| Broke his heart, he was in tears when we broke up. He's apparently been married to the same woman for many years while I am divorced. Here's where it gets weird. Apparently he made a lot of money off of money laundering in the former Yugoslavia. Yet he look d liked the boy next door. |
I once was in a place where I had no one else to face I wished for a dish, and when it came I did not dismiss presented to me were two beautiful eclairs I marveled over them both and to which nothing I knew could compare As I reached for the plate, my fears turned to fate One rolled off and I was left with nothing but despair as I was left with only half of my bounty For the one that I never had, never tasted, never enjoyed, I say your loss on me still weighs You're the one that got away |
So who got away here? |
Nothing like a mafia guy with a Slavic soul
|
| We met when he was in his 30s and I was in my 20s and I was obsessed with him, but he thought I was too young for us to date even though he liked me/was attracted to me - and then I proved him right by being every bit the messy recent college grad in the face of that rejection. We stayed friends but it ebbed and flowed, we both got married to other people, he is now divorced and I am still married. Last year he confessed he has had intense feelings for me for a long time now, I went no contact because I was so conflicted about the whole thing and still carry a bit of a torch for him - BUT my marriage is my priority and it seemed like bad news to keep spending time together. I think about it a little too often but would not act on it and until I get over my stupid crush I can't be in touch with him. |
You miss an eclair... I mean who wouldn’t. |
| No one gets away -- either we let the go away or they let us go away. I used to think I someone was my one that go away and then I realized I chose not to take the steps that would have brought us together. |
| So many I let get away or pushed away. I just was not concerned with marriage at all. I wanted to be free. |
|
Like many others here I'm not all for the terminology of "got away," as I had reasons/choices for breaking up and it's not like the person just slipped through my fingers; but there is the one person that I sometimes imagine "what if.."

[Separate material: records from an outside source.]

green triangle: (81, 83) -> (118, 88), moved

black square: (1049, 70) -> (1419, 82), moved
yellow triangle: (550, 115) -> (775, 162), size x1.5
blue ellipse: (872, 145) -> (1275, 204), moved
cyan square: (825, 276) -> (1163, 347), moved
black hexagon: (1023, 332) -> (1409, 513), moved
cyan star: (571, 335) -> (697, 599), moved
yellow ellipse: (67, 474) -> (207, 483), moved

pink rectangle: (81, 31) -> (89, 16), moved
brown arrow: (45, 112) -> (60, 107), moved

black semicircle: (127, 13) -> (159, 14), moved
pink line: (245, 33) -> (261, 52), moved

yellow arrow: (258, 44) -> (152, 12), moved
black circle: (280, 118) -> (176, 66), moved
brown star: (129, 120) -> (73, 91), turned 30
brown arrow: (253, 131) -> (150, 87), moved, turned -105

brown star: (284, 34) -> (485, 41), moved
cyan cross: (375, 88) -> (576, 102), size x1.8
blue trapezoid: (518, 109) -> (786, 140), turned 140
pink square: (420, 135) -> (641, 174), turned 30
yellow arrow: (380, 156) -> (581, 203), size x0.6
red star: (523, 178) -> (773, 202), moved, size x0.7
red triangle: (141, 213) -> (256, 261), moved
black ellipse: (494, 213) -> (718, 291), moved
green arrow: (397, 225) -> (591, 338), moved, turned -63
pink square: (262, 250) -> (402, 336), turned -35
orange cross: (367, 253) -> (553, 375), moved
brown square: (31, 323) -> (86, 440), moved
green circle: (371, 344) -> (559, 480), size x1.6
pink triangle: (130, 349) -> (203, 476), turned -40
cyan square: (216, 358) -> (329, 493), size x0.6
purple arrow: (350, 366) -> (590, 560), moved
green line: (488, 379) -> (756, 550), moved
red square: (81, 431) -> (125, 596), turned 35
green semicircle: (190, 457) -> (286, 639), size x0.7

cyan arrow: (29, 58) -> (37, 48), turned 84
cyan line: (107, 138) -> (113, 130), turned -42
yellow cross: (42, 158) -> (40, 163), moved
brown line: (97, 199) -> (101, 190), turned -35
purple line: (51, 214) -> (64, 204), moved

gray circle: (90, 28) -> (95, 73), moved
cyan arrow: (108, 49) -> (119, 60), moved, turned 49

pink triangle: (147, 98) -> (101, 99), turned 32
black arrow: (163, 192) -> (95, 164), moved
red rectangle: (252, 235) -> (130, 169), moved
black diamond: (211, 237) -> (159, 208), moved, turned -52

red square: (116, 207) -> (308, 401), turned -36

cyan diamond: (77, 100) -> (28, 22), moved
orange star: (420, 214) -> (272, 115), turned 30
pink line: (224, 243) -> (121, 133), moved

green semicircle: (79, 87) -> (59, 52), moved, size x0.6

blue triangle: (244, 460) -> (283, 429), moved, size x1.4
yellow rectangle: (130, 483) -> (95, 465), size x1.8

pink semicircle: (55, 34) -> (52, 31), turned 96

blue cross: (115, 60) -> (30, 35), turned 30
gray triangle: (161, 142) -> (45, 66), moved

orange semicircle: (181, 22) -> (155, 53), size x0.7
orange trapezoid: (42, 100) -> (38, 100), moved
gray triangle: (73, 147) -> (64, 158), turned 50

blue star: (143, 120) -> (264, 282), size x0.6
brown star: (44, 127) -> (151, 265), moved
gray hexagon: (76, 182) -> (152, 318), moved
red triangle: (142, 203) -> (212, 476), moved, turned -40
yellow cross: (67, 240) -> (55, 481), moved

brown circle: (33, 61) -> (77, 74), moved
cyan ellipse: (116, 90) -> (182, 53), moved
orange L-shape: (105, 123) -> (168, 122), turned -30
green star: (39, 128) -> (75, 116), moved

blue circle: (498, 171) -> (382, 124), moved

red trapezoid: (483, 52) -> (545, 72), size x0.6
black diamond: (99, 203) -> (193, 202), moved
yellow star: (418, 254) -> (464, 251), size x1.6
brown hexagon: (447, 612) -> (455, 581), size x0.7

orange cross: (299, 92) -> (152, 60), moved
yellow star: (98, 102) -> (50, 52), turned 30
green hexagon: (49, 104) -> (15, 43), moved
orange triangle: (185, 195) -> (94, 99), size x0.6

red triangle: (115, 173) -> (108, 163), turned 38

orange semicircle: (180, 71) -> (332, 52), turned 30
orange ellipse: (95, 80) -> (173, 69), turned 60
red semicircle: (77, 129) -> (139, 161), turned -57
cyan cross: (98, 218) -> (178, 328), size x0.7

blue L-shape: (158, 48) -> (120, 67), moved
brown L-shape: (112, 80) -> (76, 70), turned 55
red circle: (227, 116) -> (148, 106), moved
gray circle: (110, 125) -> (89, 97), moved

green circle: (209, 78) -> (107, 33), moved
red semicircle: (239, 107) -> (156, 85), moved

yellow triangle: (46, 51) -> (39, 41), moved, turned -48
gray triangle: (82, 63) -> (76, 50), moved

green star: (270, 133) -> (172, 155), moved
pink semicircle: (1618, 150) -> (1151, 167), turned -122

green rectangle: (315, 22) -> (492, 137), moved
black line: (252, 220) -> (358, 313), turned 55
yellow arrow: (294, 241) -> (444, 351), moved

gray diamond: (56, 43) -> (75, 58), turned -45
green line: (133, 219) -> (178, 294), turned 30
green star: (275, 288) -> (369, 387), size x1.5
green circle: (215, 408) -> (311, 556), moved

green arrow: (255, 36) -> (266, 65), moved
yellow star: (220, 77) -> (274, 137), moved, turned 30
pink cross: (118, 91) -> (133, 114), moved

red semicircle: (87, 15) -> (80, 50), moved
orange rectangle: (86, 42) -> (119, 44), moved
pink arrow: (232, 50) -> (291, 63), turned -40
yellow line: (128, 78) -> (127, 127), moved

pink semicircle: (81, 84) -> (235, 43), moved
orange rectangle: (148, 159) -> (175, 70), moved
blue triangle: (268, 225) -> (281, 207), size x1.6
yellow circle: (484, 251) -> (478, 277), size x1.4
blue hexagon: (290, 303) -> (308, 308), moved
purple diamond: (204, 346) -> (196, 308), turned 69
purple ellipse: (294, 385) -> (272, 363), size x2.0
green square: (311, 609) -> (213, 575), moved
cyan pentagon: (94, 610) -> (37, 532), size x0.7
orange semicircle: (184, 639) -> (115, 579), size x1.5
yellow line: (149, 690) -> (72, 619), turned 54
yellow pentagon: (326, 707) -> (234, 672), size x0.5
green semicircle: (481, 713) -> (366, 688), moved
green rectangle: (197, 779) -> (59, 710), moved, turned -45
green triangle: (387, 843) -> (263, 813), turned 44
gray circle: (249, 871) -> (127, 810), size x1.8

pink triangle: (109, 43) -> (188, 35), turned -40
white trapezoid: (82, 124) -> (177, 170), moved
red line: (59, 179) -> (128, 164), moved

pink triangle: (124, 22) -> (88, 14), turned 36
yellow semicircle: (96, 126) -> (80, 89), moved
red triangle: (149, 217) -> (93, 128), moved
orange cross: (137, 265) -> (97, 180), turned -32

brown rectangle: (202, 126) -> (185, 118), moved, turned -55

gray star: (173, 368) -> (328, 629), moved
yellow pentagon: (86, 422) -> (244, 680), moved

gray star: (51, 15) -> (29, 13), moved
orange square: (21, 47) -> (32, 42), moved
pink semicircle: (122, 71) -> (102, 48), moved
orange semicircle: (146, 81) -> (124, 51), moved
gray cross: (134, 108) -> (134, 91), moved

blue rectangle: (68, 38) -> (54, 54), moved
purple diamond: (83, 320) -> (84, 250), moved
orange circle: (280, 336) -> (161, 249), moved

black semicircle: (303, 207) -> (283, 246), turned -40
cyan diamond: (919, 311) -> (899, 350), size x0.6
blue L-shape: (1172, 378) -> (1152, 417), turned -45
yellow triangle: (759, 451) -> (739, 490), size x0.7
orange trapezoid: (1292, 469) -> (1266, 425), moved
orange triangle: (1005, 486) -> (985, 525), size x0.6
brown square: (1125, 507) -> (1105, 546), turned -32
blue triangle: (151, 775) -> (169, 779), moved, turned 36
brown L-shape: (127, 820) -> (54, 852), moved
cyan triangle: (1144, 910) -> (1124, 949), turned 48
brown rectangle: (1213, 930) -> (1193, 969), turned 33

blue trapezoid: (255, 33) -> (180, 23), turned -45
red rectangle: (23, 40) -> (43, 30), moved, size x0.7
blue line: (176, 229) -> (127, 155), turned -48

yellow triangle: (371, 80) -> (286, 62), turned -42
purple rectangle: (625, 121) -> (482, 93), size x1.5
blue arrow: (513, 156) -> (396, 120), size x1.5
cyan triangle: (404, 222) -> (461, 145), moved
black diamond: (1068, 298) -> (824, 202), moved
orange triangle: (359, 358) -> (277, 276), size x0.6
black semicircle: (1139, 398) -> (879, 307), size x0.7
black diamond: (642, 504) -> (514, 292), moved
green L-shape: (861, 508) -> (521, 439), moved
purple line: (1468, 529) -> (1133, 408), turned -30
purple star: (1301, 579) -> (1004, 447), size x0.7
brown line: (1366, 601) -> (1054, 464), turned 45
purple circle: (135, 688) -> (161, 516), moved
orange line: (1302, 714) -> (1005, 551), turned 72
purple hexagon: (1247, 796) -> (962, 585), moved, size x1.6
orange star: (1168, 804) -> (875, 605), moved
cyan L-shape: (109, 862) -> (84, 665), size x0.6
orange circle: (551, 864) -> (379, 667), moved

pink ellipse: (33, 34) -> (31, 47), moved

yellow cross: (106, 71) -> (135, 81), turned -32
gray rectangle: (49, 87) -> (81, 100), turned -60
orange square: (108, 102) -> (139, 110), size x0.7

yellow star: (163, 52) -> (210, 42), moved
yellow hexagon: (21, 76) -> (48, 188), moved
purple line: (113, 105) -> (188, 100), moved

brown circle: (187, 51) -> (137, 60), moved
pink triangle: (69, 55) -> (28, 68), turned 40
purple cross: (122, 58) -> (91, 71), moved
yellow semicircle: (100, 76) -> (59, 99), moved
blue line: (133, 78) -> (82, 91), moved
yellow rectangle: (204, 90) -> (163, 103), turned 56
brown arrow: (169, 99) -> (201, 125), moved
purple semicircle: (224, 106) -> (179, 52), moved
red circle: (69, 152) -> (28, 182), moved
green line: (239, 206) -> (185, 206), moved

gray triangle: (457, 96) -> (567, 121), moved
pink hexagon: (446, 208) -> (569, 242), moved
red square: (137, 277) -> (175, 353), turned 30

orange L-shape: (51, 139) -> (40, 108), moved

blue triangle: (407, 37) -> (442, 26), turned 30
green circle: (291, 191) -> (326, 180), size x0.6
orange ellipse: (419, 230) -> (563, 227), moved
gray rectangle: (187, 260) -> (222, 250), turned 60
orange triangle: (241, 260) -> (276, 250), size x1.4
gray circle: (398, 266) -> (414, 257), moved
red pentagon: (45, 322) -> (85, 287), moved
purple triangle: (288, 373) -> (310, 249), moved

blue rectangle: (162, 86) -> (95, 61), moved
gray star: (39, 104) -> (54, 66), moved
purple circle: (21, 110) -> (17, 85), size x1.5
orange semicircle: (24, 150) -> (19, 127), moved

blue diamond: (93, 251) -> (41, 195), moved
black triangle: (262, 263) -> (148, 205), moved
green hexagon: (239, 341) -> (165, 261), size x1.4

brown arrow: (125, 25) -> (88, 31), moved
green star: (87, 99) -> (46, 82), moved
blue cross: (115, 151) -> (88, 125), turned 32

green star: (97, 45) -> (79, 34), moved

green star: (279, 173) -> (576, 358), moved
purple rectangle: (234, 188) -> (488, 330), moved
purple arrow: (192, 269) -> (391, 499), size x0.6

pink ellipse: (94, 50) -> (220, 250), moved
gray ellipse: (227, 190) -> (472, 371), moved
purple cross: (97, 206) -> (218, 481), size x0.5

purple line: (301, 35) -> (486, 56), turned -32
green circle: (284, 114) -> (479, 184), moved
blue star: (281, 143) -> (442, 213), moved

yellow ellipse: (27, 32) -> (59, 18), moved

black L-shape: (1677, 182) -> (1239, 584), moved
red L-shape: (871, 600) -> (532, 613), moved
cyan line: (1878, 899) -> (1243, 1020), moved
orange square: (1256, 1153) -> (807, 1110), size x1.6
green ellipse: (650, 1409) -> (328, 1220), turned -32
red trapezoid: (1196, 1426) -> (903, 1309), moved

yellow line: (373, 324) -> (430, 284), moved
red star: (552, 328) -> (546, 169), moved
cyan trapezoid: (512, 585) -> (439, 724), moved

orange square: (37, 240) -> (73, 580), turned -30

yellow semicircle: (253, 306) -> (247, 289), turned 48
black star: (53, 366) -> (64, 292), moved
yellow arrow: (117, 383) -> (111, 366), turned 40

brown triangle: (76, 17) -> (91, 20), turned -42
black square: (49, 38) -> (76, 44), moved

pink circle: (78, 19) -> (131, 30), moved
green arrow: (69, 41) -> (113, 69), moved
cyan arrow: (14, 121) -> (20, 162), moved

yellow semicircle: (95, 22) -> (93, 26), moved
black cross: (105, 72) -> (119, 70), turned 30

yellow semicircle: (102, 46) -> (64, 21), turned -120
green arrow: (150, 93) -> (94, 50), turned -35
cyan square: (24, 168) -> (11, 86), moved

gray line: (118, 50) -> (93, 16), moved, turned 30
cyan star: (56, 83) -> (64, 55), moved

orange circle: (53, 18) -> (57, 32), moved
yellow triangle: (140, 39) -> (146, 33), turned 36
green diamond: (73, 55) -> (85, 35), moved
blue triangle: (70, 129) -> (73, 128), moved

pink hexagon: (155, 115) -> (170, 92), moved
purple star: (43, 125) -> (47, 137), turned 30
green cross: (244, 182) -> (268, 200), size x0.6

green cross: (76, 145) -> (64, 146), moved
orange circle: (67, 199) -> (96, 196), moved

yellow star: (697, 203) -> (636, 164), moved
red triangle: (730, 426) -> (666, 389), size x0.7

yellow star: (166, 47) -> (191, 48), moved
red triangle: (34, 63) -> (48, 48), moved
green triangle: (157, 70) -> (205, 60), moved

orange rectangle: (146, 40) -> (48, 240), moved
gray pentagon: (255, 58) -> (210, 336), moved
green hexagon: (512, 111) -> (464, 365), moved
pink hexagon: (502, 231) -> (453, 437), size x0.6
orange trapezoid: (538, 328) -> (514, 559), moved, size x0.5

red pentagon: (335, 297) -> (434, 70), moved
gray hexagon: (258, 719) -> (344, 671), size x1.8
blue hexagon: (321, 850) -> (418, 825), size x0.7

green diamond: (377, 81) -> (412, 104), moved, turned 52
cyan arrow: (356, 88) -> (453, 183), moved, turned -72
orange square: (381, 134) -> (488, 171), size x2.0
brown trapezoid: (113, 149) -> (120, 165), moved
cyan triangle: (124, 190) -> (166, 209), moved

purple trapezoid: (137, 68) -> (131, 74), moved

We were graduate students. I had come out of a painful sort-of engagement (like one of the PPs' stories, he proposed, gave me a ring, but then started back-pedaling and it was all very confusing...), and this person was so very different than my ex and practically anyone I'd been close with before. He was intelligent, scholarly, reserved, but stylish, a little artsy, cultured, atheist, introduced me to things like cooking with capers... He was Japanese. We ate sushi and drank umeshu, plum wine. He was so kind, and unique, and sexy (maybe the best partner I've had in that department). Refreshing as my ex was: charismatic, two-faced, showy, religious, prudish... Anyway, there were cultural differences I got too hung up on. Minor things I would totally look past or talk about in different ways now. Also, I transferred schools, moved, had a wild party night and cheated, didn't like the long distance and probably the guilt pushed me over the edge to break up. To this day, I think of him as still the kindest, best boyfriend I've ever had. I'm happily married for 5 years, with 2 kids, but still fantasize about our paths crossing romantically again someday. We keep in touch as friends. I've seen him maybe 3 times in the 10 years since we broke up. He's always a superb gentleman. Not sure why no one else has scooped him up; I sort of asked about his dating status before I met my husband and he sounded like he hadn't dated anyone at all seriously since me. He's successful, completing his PhD in NY, assistant to some really intelligent people in his field... All around great guy. So yeah, maybe he is the one who got away. I wonder what he thinks of me. |
I mean of course he had a lot of girlfriends. Can’t keep a woman with those skills! |
|
I’m not sure if this is the same thing. But when I was in college and a hot young thing I was saving myself for marriage. There are three men that I was interested in and could’ve boned and didn’t. And one woman!
But romantically…my husband is my soulmate. So no. |
| Many years ago at my first job I had a crush on a wonderful guy I worked with but dating a coworker was not a good idea. Eventually I got married but the crush lasted a few more years. He went on to be incredibly successful and my marriage and life have been fine but not inspiring. I haven’t had any contact with him in 30 years but I periodically Google him. I often wonder…… |
Same with me! I was a virgin until I was 22 so plenty got away because of it. But I have no idea if one could have been the one. But I’ve been happily married a very long time so this one didn’t get away. The few guys I did bone before my husband weren’t ones who got away. |
I'm doing well, and thanks for asking I have fond memories of you too.